→ **ASSIGNMENT**
Copy out each record that follows exactly, and omit any picture you find.

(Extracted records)
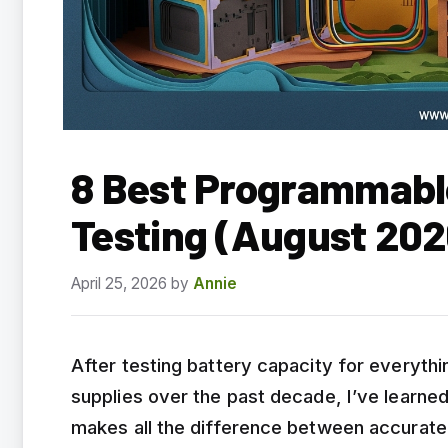
8 Best Programmable
Testing (August 202
April 25, 2026
by
Annie
After testing battery capacity for everythi
supplies over the past decade, I’ve learne
makes all the difference between accurate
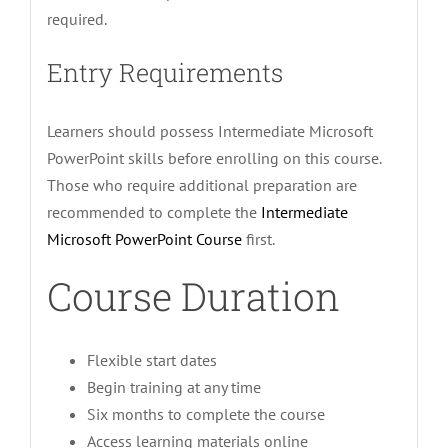
required.
Entry Requirements
Learners should possess Intermediate Microsoft
PowerPoint skills before enrolling on this course.
Those who require additional preparation are
recommended to complete the
Intermediate
Microsoft PowerPoint Course
first.
Course Duration
Flexible start dates
Begin training at any time
Six months to complete the course
Access learning materials online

→ **SOLUTION**
8 Best Programmable
Testing (August 202
April 25, 2026
by
Annie
After testing battery capacity for everythi
supplies over the past decade, I’ve learne
makes all the difference between accurate
required.
Entry Requirements
Learners should possess Intermediate Microsoft
PowerPoint skills before enrolling on this course.
Those who require additional preparation are
recommended to complete the
Intermediate
Microsoft PowerPoint Course
first.
Course Duration
Flexible start dates
Begin training at any time
Six months to complete the course
Access learning materials online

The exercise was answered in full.